ASTM International and CSA Group on May 20 signed an agreement to develop a joint biomass supply chain risk standard, a move that could tighten how biodiesel, renewable diesel and SAF buyers screen feedstock sourcing. The standard is set for public review in fall 2026 and publication in early 2027, with a second phase planned to build a biomass risk rating framework.

The effort lands as producers, lenders and fuel buyers are being asked to prove where feedstocks came from, how they were handled and whether sourcing can withstand scrutiny from regulators and sustainability auditors. ASTM said the new standard is the first phase of a two-phase process, while CSA Group said the work is meant to support project developers, biomass manufacturers, investors, lenders and other market participants involved in planning, development and financing.

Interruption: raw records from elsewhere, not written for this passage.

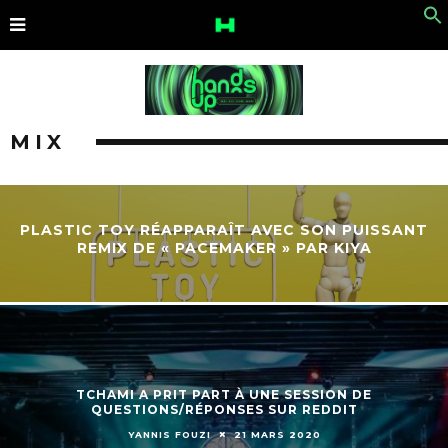
MIX
PLASTIC TOY RÉAPPARAÎT AVEC SON PUISSANT
REMIX DE « PACEMAKER » PAR KIYA
TCHAMI A PRIT PART À UNE SESSION DE
QUESTIONS/RÉPONSES SUR REDDIT
YANNIS FOUZI
21 MARS 2020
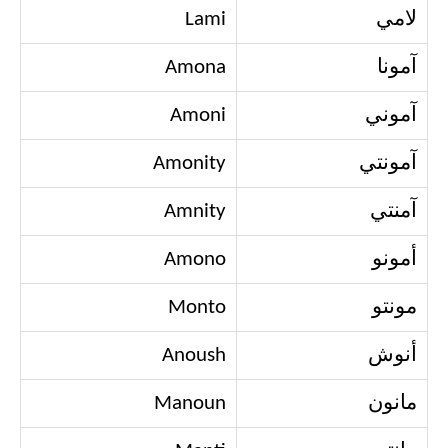
لامي
Lami
آمونا
Amona
آموني
Amoni
آمونتي
Amonity
آمنتي
Amnity
أمونو
Amono
مونتو
Monto
أنوش
Anoush
مانون
Manoun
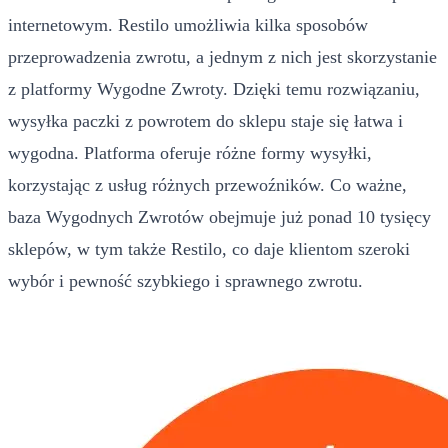
internetowym. Restilo umożliwia kilka sposobów
przeprowadzenia zwrotu, a jednym z nich jest skorzystanie
z platformy Wygodne Zwroty. Dzięki temu rozwiązaniu,
wysyłka paczki z powrotem do sklepu staje się łatwa i
wygodna. Platforma oferuje różne formy wysyłki,
korzystając z usług różnych przewoźników. Co ważne,
baza Wygodnych Zwrotów obejmuje już ponad 10 tysięcy
sklepów, w tym także Restilo, co daje klientom szeroki
wybór i pewność szybkiego i sprawnego zwrotu.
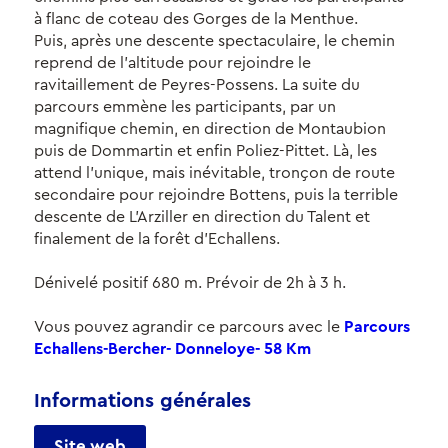
à flanc de coteau des Gorges de la Menthue.
Puis, après une descente spectaculaire, le chemin
reprend de l’altitude pour rejoindre le
ravitaillement de Peyres-Possens. La suite du
parcours emmène les participants, par un
magnifique chemin, en direction de Montaubion
puis de Dommartin et enfin Poliez-Pittet. Là, les
attend l’unique, mais inévitable, tronçon de route
secondaire pour rejoindre Bottens, puis la terrible
descente de L’Arziller en direction du Talent et
finalement de la forêt d’Echallens.
Dénivelé positif 680 m. Prévoir de 2h à 3 h.
Vous pouvez agrandir ce parcours avec le
Parcours
Echallens-Bercher- Donneloye- 58 Km
Informations générales
Site web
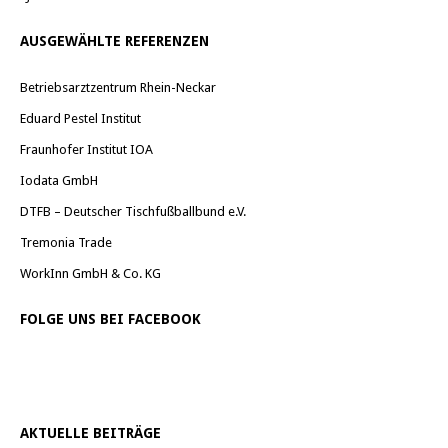
AUSGEWÄHLTE REFERENZEN
Betriebsarztzentrum Rhein-Neckar
Eduard Pestel Institut
Fraunhofer Institut IOA
Iodata GmbH
DTFB – Deutscher Tischfußballbund e.V.
Tremonia Trade
WorkInn GmbH & Co. KG
FOLGE UNS BEI FACEBOOK
AKTUELLE BEITRÄGE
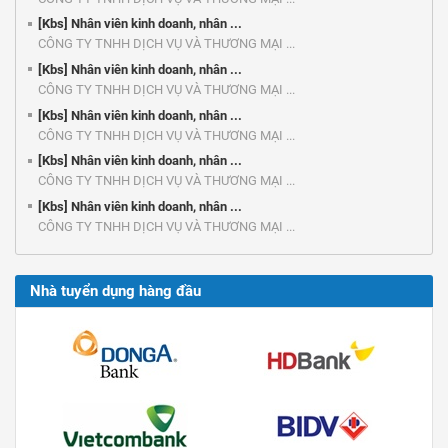
[Kbs] Nhân viên kinh doanh, nhân ...
CÔNG TY TNHH DỊCH VỤ VÀ THƯƠNG MẠI ...
[Kbs] Nhân viên kinh doanh, nhân ...
CÔNG TY TNHH DỊCH VỤ VÀ THƯƠNG MẠI ...
[Kbs] Nhân viên kinh doanh, nhân ...
CÔNG TY TNHH DỊCH VỤ VÀ THƯƠNG MẠI ...
[Kbs] Nhân viên kinh doanh, nhân ...
CÔNG TY TNHH DỊCH VỤ VÀ THƯƠNG MẠI ...
[Kbs] Nhân viên kinh doanh, nhân ...
CÔNG TY TNHH DỊCH VỤ VÀ THƯƠNG MẠI ...
Nhà tuyển dụng hàng đầu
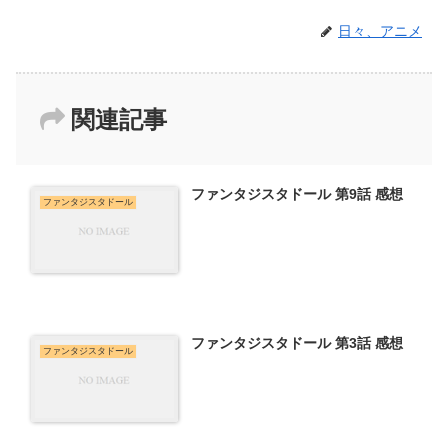
日々、アニメ
関連記事
ファンタジスタドール 第9話 感想
ファンタジスタドール
ファンタジスタドール 第3話 感想
ファンタジスタドール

CSA’s existing W209 standard, which was published as a National Standard of Canada, already covers supplier risk, competitor risk, supply chain risk, feedstock quality risk, feedstock scale-up risk and internal organizational risk. Its scope runs from harvest point to plant gate. The Standards Council of Canada said the update is intended to align the standard with industry best practices and to publish it jointly with ASTM to broaden reach and use across jurisdictions.

ASTM said the joint work builds on CSA W209 and is designed to extend its use and impact across North America and internationally. CSA Group said the standard is also intended to help inform site selection, investment decisions and third-party assessments, a point that could matter for developers trying to compare used cooking oil, animal fats, crop oils, residues and other biomass inputs under one framework.

AI-generated illustration
AI-generated illustration

Ecostrat said the biomass supply chain risk standards were shaped by more than 150 industry stakeholders, including financial institutions, capital providers, operators, developers, feedstock producers, industry groups and academics. Ecostrat also said the work was funded in the United States by the U.S. Department of Energy Bioenergy Technologies Office and in Canada by Natural Resources Canada and Ecostrat, and that the standards formed the basis for CSA W209:21, published in the first quarter of 2021.

Ecostrat and the BDO Zone Initiative welcomed the ASTM-CSA collaboration as a milestone for North America’s bioeconomy, saying broader adoption of standardized biomass supply-chain and regional readiness assessments could help capital markets, governments and rural economic development organizations. If the new standard is widely adopted, it could make supplier screening more uniform for biogas, renewable diesel and SAF projects, while also setting a higher bar for documentation in cross-border biomass trade.